Strength had I not till chiefdom supreme of the waters He gave;
Joyous I went—tumultuous; the billows before me I drave—
Myself as a surge of the sea when impelled by the driving storm;
Nor knew that the God dwelt with me, there in leviathan's form.

Lightness I had not, till, decked with light plumes, He endued me with speed—
Buoyant the hollow quill as the hollow stem of the reed!
And I gathered my food from the ooze, and builded my home at His word;
Nor knew that the God dwelt with me clothed in the garb of a bird.

I trod not the earth till on plains unmeasured He sent me to rove,
To taste of the sweetness of grass and the leaves of the summer grove.
For shelter He hollowed the cave; fresh springs in the rock He unsealed;
But I knew not the God dwelt with me that ranged as a beast of the field.

Foresight I had not, nor memory, nor vision that sweeps in the skies,
Till He made me man, and bade me uplift my marvelling eyes!
My hands I uplifted—my cries grew a prayer—on the green turf I knelt.
And knew that the God had dwelt with me wherever of old I had dwelt!

Wild is the life of the wave, and free is the life of the air,
And sweet is the life of the measureless pastures, unburdened of care;
They all have been mine, I upgather them all in the being of man,
Who knoweth, at last, that the God hath dwelt with him since all life began!

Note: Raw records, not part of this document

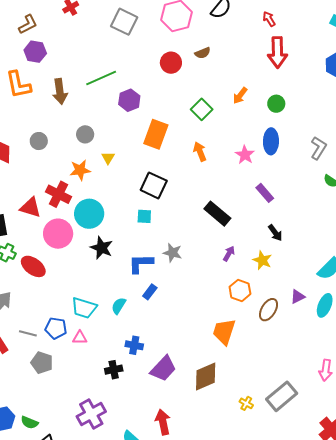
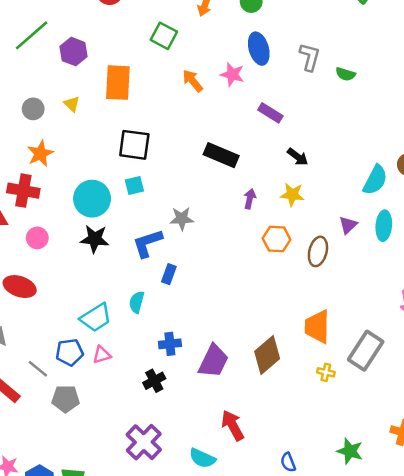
gray L-shape: (319, 148) -> (310, 57), moved
orange arrow: (200, 152) -> (193, 81), moved
yellow triangle: (108, 158) -> (72, 104), moved
cyan circle: (89, 214) -> (92, 199), moved
pink circle: (58, 234) -> (37, 238), size x0.6
cyan trapezoid: (84, 308) -> (96, 318), turned -32
orange trapezoid: (224, 332) -> (317, 327), moved
gray line: (28, 333) -> (38, 369), turned 42

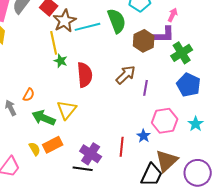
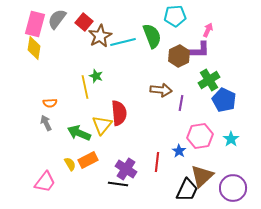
yellow line: (54, 43) -> (85, 87), moved
green cross: (182, 53) -> (209, 80), moved
red semicircle: (85, 75) -> (119, 113), moved
brown arrow: (126, 75) -> (161, 90), turned 50
orange semicircle: (29, 95) -> (50, 103), moved, turned 56

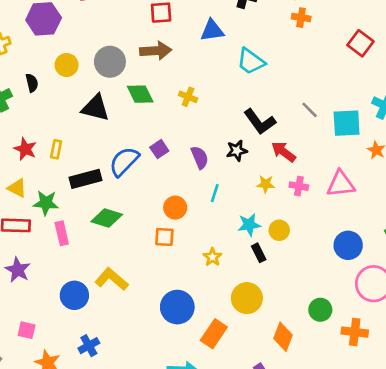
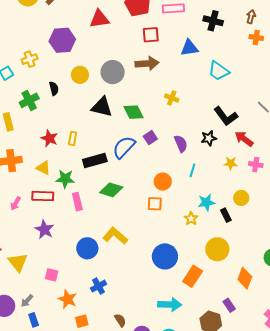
green diamond: (140, 94) -> (134, 112), moved
cyan star: (249, 225) -> (206, 202), moved

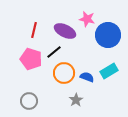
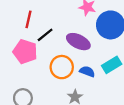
purple ellipse: (65, 31) -> (78, 42), moved
black line: (54, 52) -> (45, 35), moved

My heritage draw I from these—I love though I leave them behind;
But shall I not speak for the dumb, and lift up my sight for the blind?
I am kin to the least that inhabits the air, the waters, the clod;
They wist not what bond is between us, they know not the Indwelling God!

For under my hands alone the charactered Past hath He laid,
One moment to scan ere it fall like a scroll into ashes and fade!
Enough have I read to know and declare—my ways He will keep,
If onward I go, or again in a fold of His garment I sleep!